■ Extracted records
========================

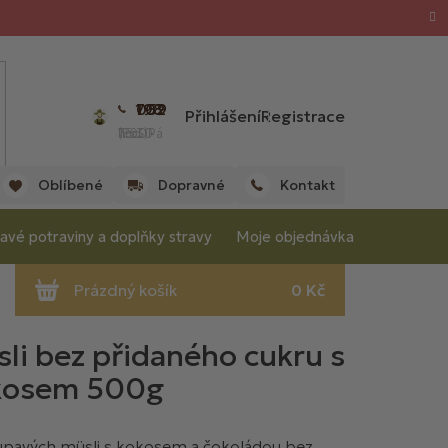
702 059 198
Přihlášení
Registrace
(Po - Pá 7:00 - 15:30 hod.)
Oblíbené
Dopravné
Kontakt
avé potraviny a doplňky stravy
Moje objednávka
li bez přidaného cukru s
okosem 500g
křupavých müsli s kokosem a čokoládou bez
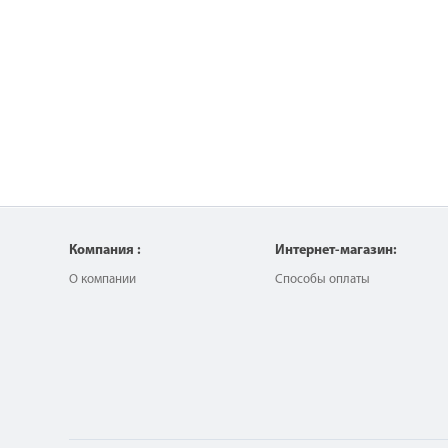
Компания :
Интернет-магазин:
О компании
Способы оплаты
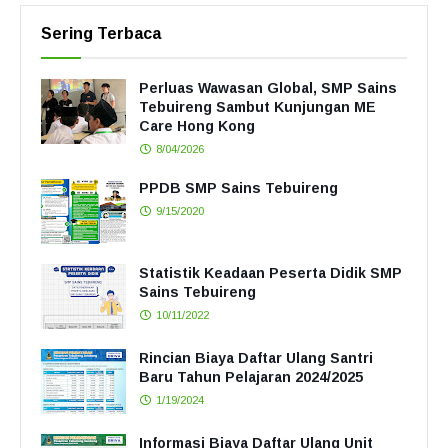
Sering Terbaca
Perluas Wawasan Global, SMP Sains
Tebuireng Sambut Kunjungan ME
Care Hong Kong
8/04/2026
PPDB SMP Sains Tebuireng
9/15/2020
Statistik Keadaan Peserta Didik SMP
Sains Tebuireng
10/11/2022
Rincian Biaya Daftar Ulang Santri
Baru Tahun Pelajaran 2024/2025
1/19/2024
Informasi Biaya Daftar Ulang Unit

========================

Check every line of the records above for the string "Ulang". Copy those that hold it.

■ Worked solution
Rincian Biaya Daftar Ulang Santri
Informasi Biaya Daftar Ulang Unit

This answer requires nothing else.